Task directions – Copy out the records in full, word for word, without pictures.

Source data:
********************
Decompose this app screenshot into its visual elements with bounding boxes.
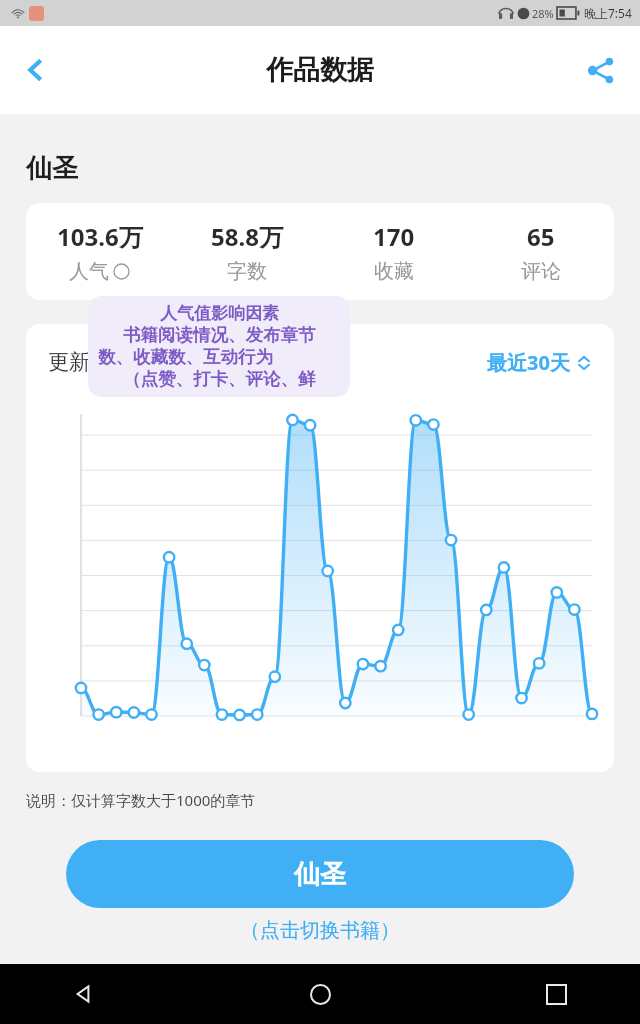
button[interactable]: 103.6万 xyxy=(26,220,173,284)
staticText: 收藏 xyxy=(374,259,414,284)
button[interactable]: 65 xyxy=(467,220,614,284)
staticText: 人气 xyxy=(69,259,109,284)
staticText: 仙圣 xyxy=(294,858,346,891)
button[interactable]: 170 xyxy=(320,220,467,284)
staticText: 晚上7:54 xyxy=(584,5,632,21)
button[interactable]: 58.8万 xyxy=(173,220,320,284)
staticText: 作品数据 xyxy=(266,53,374,87)
staticText: （点击切换书籍） xyxy=(0,918,640,943)
staticText: 28% xyxy=(532,6,554,21)
staticText: 评论 xyxy=(521,259,561,284)
staticText: 仙圣 xyxy=(26,152,78,185)
staticText: 人气值影响因素 xyxy=(160,303,279,324)
button[interactable]: Recents xyxy=(532,970,580,1018)
button[interactable]: Home xyxy=(296,970,344,1018)
button[interactable]: 最近30天 xyxy=(487,349,592,376)
button[interactable]: Back xyxy=(60,970,108,1018)
staticText: 字数 xyxy=(227,259,267,284)
staticText: 说明：仅计算字数大于1000的章节 xyxy=(26,790,256,810)
staticText: 58.8万 xyxy=(211,220,283,253)
staticText: 65 xyxy=(527,220,555,253)
button[interactable]: Back xyxy=(8,42,64,98)
staticText: 103.6万 xyxy=(57,220,143,253)
staticText: 数、收藏数、互动行为 xyxy=(98,346,340,368)
staticText: （点赞、打卡、评论、鲜 xyxy=(123,368,316,390)
staticText: 最近30天 xyxy=(487,349,570,376)
staticText: 书籍阅读情况、发布章节 xyxy=(123,324,316,346)
button[interactable]: 仙圣 xyxy=(66,840,574,908)
staticText: 170 xyxy=(373,220,415,253)
staticText: 更新数据 xyxy=(48,349,132,375)
button[interactable]: Share xyxy=(574,43,628,97)
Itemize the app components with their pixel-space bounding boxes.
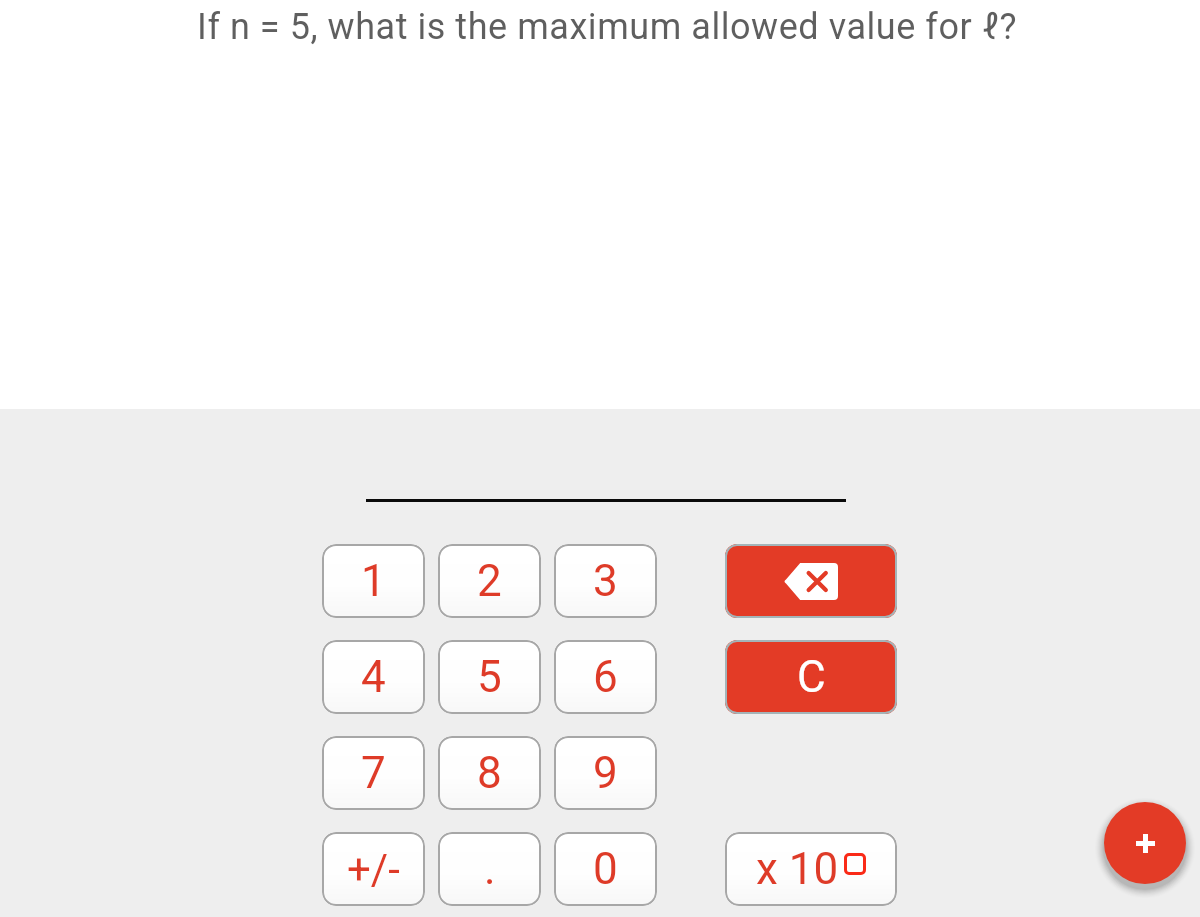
********************
Task output –
Decompose this app screenshot into its visual elements with bounding boxes.
button[interactable]: 103.6万 xyxy=(26,220,173,284)
staticText: 收藏 xyxy=(374,259,414,284)
button[interactable]: 65 xyxy=(467,220,614,284)
staticText: 人气 xyxy=(69,259,109,284)
staticText: 仙圣 xyxy=(294,858,346,891)
button[interactable]: 170 xyxy=(320,220,467,284)
staticText: 晚上7:54 xyxy=(584,5,632,21)
button[interactable]: 58.8万 xyxy=(173,220,320,284)
staticText: 作品数据 xyxy=(266,53,374,87)
staticText: （点击切换书籍） xyxy=(0,918,640,943)
staticText: 28% xyxy=(532,6,554,21)
staticText: 评论 xyxy=(521,259,561,284)
staticText: 仙圣 xyxy=(26,152,78,185)
staticText: 人气值影响因素 xyxy=(160,303,279,324)
button[interactable]: Recents xyxy=(532,970,580,1018)
button[interactable]: Home xyxy=(296,970,344,1018)
button[interactable]: 最近30天 xyxy=(487,349,592,376)
button[interactable]: Back xyxy=(60,970,108,1018)
staticText: 字数 xyxy=(227,259,267,284)
staticText: 说明：仅计算字数大于1000的章节 xyxy=(26,790,256,810)
staticText: 58.8万 xyxy=(211,220,283,253)
staticText: 65 xyxy=(527,220,555,253)
button[interactable]: Back xyxy=(8,42,64,98)
staticText: 103.6万 xyxy=(57,220,143,253)
staticText: 数、收藏数、互动行为 xyxy=(98,346,340,368)
staticText: （点赞、打卡、评论、鲜 xyxy=(123,368,316,390)
staticText: 最近30天 xyxy=(487,349,570,376)
staticText: 书籍阅读情况、发布章节 xyxy=(123,324,316,346)
button[interactable]: 仙圣 xyxy=(66,840,574,908)
staticText: 170 xyxy=(373,220,415,253)
staticText: 更新数据 xyxy=(48,349,132,375)
button[interactable]: Share xyxy=(574,43,628,97)
Itemize the app components with their pixel-space bounding boxes.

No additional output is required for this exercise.